Return the entries below in their exact form, leaving the pictures out.

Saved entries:
┌──

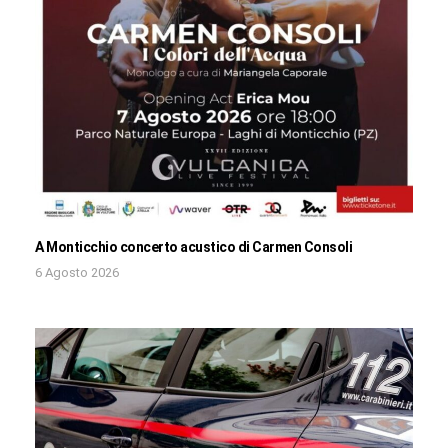
A Monticchio concerto acustico di Carmen Consoli
6 Agosto 2026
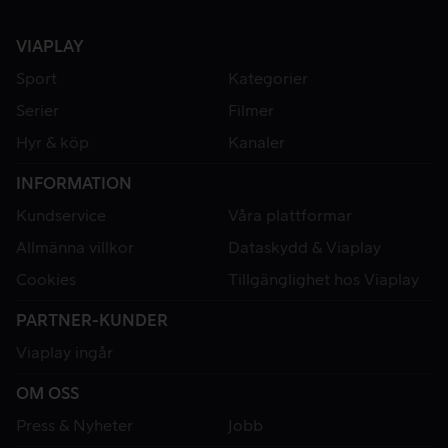
VIAPLAY
Sport
Kategorier
Serier
Filmer
Hyr & köp
Kanaler
INFORMATION
Kundservice
Våra plattformar
Allmänna villkor
Dataskydd & Viaplay
Cookies
Tillgänglighet hos Viaplay
PARTNER-KUNDER
Viaplay ingår
OM OSS
Press & Nyheter
Jobb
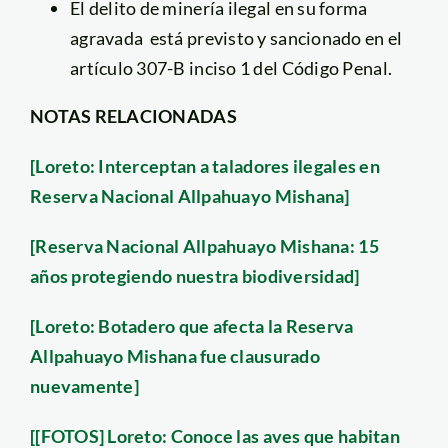
El delito de minería ilegal en su forma
agravada está previsto y sancionado en el
artículo 307-B inciso 1 del Código Penal.
NOTAS RELACIONADAS
[Loreto: Interceptan a taladores ilegales en
Reserva Nacional Allpahuayo Mishana]
[Reserva Nacional Allpahuayo Mishana: 15
años protegiendo nuestra biodiversidad]
[Loreto: Botadero que afecta la Reserva
Allpahuayo Mishana fue clausurado
nuevamente]
[[FOTOS] Loreto: Conoce las aves que habitan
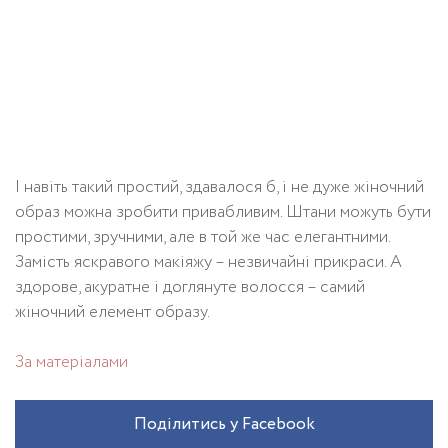
І навіть такий простий, здавалося б, і не дуже жіночний
образ можна зробити привабливим. Штани можуть бути
простими, зручними, але в той же час елегантними.
Замість яскравого макіяжу – незвичайні прикраси. А
здорове, акуратне і доглянуте волосся – самий
жіночний елемент образу.
За матеріалами
Поділитись у Facebook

└──

→ Task response
A Monticchio concerto acustico di Carmen Consoli
6 Agosto 2026
VIAPLAY
Sport
Kategorier
Serier
Filmer
Hyr & köp
Kanaler
INFORMATION
Kundservice
Våra plattformar
Allmänna villkor
Dataskydd & Viaplay
Cookies
Tillgänglighet hos Viaplay
PARTNER-KUNDER
Viaplay ingår
OM OSS
Press & Nyheter
Jobb
El delito de minería ilegal en su forma
agravada está previsto y sancionado en el
artículo 307-B inciso 1 del Código Penal.
NOTAS RELACIONADAS
[Loreto: Interceptan a taladores ilegales en
Reserva Nacional Allpahuayo Mishana]
[Reserva Nacional Allpahuayo Mishana: 15
años protegiendo nuestra biodiversidad]
[Loreto: Botadero que afecta la Reserva
Allpahuayo Mishana fue clausurado
nuevamente]
[[FOTOS] Loreto: Conoce las aves que habitan
І навіть такий простий, здавалося б, і не дуже жіночний
образ можна зробити привабливим. Штани можуть бути
простими, зручними, але в той же час елегантними.
Замість яскравого макіяжу – незвичайні прикраси. А
здорове, акуратне і доглянуте волосся – самий
жіночний елемент образу.
За матеріалами
Поділитись у Facebook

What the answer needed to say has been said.